I’ve been seeing Tim Ho Wan’s space in Glorietta for months, but for some reason, the branch in the SM Mega Fashion Hall opened first. I’m sure you’ve heard about the queue that snakes outside the door and the time diners have to wait before getting a seat. I never got the opportunity to check it out because I live so far down the south. When I’d be in the SM Mega Fashion Hall, it’ll be to cover an event, and I usually go alone.
One Saturday, my man and I were at SM Mega Fashion Hall. We had come from Robinson’s Magnolia to visit H&M Home (which turned out to be a section in H&M and not a standalone store as I had thought), and we went to Fashion Hall to check out Crate & Barrel (classic but expensive; I found a percale cotton bedsheet that was to die for).
This was a few months after the opening of Tim Ho Wan, so we assumed the noise would die down. But no, the line was still packed. I was hungry at that point, so we ate instead at Yakitori One at Food Hall.
We also had Sweetea’s, the new tea shop of da.u.de. They had interesting drinks, but I felt it was a bit too watery. I like the teas at da.u.de more, which had stronger and more robust flavors. Sweetea’s had a cute-looking booth, with lights made out of upside-down teacups and saucers.
We decided to have Tim Ho Wan the following week at their Glorietta branch. The line was much shorter.
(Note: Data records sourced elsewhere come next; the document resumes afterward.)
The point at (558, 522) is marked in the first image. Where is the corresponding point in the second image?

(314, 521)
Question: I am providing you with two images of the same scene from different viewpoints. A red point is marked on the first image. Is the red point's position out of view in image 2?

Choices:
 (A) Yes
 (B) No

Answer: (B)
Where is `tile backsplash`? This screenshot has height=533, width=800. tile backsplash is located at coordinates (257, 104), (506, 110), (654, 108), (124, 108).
I think it’s because dim sum is easy to eat and doesn’t take much time. We didn’t eat that long either. I think we left after 30 minutes.
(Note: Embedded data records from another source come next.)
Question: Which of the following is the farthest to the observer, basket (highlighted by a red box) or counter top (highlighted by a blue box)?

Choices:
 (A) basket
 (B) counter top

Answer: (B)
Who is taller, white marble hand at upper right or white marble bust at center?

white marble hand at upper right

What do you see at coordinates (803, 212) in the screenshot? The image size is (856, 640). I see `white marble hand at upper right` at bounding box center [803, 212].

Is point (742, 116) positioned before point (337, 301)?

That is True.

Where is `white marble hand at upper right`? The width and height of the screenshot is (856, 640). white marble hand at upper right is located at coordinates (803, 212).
Tim Ho Wan is a big deal in Hong Kong. In the whole world, actually. It’s tagged as the most affordable Michelin-starred restaurant. And by affordable, we mean P145 for one order of the famed baked buns with BBQ pork.
The growth of Tim Ho Wan is interesting because it started in 2009 as a hole-in-the-wall concept in Mong Kok. Within its first year, the Hong Kong and Macau edition of the Michelin Guide (which awards stars to excellent restaurants around the world) gave one star to this humble dim sum place. They’ve held the star for five years in a row now, and the restaurant is the only Michelin-starred dim sum place in the world.
My man and I had the Big 4 Heavenly Kings, but they were out of the steamed egg cake. So instead, we had the baked buns with BBQ pork, the vermicelli roll with pig’s liver, and the pan fried carrot cake.
Can I just say that I am in love with the baked buns with BBQ pork? The soft and light but slightly-crunchy bun tenderly opens to a generous helping of BBQ pork, which is both sweet and savory. Each order comes in a set of three, but it’s tempting to order a lot more. From the open kitchen, I could see a large oven dedicated solely to the prized pork buns.
The vermicelli roll with pig’s liver is also good. The bitterness of the liver is balanced by the sweet sauce, which I loved. I also liked the pan fried carrot cake, but I could taste the radish more than the carrot. I think this was my least favorite of the three (my man’s, too).
My man and I were supposed to go to Tim Ho Wan in Sham Shui Po in Hong Kong (one of the original branches), but it was out of the way and we didn’t have enough time. I won’t be able to compare the food here and in Hong Kong, but the kitchen in Glorietta had two Chinese chefs, so I’m assured that they’re working hard to maintain the quality of their Michelin-starred Hong Kong base.
The interiors of the place is well-lit. They have the advantage of being placed right outside Glorietta, so they maximized natural light with wall-to-floor windows from end to end. They also had interesting light fixtures: dim sum bowls!
I want to go back and order baked buns again. And try that steamed egg cake. And hakaw, which is my favorite dim sum. And more baked buns.